Sì. Il governo controlla stampa e scuola e assume gli intellettuali apposta. Se le idee fossero irrilevanti, i faraoni non avrebbero bisogno di scribi e sacerdoti. Avrebbero i frombolieri, e basterebbero. (devo smetterla di giocare a Age of Empires).
I sensi di identità sono costruzioni artificiali (nei contenuti) che stimolano una innata tendenza a volersi sentir parte di qualcosa. Per quanto ne so, i fiamminghi sono stati creati nel XIX secolo, come i baschi e i catalani: prima esistevano, ma se ne fregavano. Non aveva “coscienza di classe”, per dirla alla Marx (fa ridere citarlo in una difesa del ruolo delle idee… principio antimarxista alla radice).
Quello che volgio sottolineare però è che il rapporto tra idee e potere non è unidirezionale. Un potere senza l’appoggio dell’ideologia vacilla. Un potere stabile tenderà a stimolare un’ideologia favorevole. Nel breve termine il potere è sempre in grado di influenzare le idee; nel lungo probabilmente domani la tendenza contraria. Un potere che non investe in idee è un potere morto, o moribondo.
L’islamismo non è solo una giustificazione retorica: è un’ideologia, recentissima (se si escludono i Wahhabiti, è del XX secolo), sfruttata da alcuni potenti (sauditi, Sadat, Khomeini) per i propri scopi. A volte sfugge di mano (Sadat). Sfugge di mano perché non è eteronoma rispetto al potere, ma ha una sua autonomia, che più ci si allontana dal breve termine più diventa rilevante.

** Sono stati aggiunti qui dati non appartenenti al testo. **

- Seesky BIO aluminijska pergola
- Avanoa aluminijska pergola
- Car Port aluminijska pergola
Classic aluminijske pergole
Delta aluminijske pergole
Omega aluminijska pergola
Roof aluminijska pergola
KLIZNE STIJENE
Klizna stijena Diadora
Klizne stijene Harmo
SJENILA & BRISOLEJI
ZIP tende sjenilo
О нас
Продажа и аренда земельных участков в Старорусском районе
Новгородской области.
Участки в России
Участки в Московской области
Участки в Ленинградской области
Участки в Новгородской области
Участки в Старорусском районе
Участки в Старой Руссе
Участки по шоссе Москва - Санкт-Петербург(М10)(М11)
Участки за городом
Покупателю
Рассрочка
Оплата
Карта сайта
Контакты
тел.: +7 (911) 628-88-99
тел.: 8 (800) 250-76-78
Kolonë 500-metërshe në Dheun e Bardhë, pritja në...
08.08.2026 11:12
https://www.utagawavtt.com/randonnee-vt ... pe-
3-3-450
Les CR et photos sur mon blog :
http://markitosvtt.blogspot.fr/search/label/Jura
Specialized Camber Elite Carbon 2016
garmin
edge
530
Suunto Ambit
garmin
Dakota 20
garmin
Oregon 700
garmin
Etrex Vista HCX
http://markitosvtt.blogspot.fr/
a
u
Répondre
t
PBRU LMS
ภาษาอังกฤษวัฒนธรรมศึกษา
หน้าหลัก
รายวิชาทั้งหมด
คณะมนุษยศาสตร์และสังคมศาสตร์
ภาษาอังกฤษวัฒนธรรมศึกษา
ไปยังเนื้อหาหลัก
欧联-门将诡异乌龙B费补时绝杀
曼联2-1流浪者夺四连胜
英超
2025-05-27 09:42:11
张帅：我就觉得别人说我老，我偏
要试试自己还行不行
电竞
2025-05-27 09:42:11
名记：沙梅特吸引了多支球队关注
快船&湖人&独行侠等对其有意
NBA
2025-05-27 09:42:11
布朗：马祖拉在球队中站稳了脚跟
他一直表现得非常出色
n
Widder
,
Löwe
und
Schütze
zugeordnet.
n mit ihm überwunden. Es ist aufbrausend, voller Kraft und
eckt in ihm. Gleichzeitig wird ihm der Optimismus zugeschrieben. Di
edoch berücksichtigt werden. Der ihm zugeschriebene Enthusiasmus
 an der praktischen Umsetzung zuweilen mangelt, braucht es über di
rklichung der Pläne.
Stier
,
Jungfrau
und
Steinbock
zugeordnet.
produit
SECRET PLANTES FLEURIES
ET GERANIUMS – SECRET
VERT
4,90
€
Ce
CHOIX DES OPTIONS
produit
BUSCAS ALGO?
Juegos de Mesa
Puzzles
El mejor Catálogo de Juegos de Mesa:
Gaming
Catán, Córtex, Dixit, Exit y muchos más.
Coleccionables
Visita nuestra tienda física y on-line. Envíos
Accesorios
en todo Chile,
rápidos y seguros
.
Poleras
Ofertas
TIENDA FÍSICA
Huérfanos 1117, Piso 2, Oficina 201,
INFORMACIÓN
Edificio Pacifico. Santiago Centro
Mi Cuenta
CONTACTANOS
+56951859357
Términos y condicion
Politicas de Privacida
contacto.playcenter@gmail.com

E’ verissimo che l’ideologia è in genere solo l’oppio dei popoli: noi crediamo alla democrazia nonostante sia evidente che non abbiamo alcun controllo della politica; i russi si fanno derubare e sottomettere in nome della “russità”. Ma se è valido come strumento di manipolazione delle masse, è perché è rilevante. E se ogni tanto sfugge di mano al potere, è perché ha almeno in parte una dinamica autonoma.

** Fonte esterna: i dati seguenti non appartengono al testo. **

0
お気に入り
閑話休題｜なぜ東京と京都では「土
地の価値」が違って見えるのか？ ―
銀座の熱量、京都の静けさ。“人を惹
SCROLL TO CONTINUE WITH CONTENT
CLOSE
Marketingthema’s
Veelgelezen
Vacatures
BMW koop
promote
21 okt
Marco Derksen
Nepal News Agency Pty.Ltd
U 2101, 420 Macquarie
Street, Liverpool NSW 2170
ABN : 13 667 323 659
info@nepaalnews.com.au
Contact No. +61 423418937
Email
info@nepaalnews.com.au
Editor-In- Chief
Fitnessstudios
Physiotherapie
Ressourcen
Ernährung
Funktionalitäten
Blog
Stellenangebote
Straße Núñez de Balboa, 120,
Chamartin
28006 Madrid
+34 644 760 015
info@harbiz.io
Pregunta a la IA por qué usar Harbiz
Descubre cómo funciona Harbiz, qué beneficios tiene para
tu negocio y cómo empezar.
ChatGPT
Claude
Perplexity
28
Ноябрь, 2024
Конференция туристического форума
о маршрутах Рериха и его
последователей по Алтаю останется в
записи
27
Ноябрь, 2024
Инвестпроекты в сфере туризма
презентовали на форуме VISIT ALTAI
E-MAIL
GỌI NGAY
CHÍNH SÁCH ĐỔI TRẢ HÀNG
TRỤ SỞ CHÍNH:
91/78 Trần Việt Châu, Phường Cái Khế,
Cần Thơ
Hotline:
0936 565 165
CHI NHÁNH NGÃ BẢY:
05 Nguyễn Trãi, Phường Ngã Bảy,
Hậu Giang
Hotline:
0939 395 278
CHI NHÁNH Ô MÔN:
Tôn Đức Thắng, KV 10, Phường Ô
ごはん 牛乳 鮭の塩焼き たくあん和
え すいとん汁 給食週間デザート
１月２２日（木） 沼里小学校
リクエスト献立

“Penso che conveniamo sul fatto che al-qaeda e’ una minaccia non per la sua ideologia, ma perche’ dispone di uomini e mezzi per portare a termine i suoi piani. Nel momento in cui distruggiamo i suoi mezzi, la minaccia non esiste piu’.”
Certamente. Però, anche se distruggiamo i suoi fini sparisce la minaccia. Un’organizzazione richiede una volontà e dei mezzi. Che sia meglio colpire la prima o i secondi è questione di giudizio storico.
“Ci sono migliaia di sette sparse in giro per il mondo che chiedono la distruzione del mondo, del capitalismo, della terra. Non le riteniamo minacciose non perche’ le loro idee non sono fanatiche ma semplicemente perche’ queste non hanno i mezzi per raggiungere i loro obiettivi.”
Concordo appieno. Infatti distinguo tra i fanatismi che rappresentano solo problemi di ordine pubblico (come i pro-life ammazza-medici) e i fanatismi che sono un problema strategico (come nazisti, socialdemocratici, nazionalisti e comunisti nella Germania degli anni ‘20). E’ questione di numeri: un’idea folle di mille persone è trattabile con camicie di forza; se è di un milione di persone no.